**What is required**
Output all the data exactly. Pictures do not belong in the copy.

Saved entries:

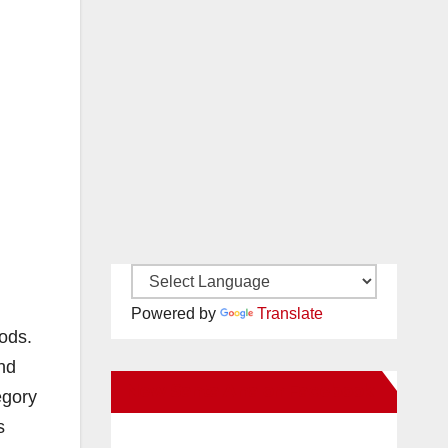
Powered by
Translate
ods.
and
New Santa Ana on Facebook
egory
s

**Exercise solution**
Powered by
Translate
ods.
and
New Santa Ana on Facebook
egory
s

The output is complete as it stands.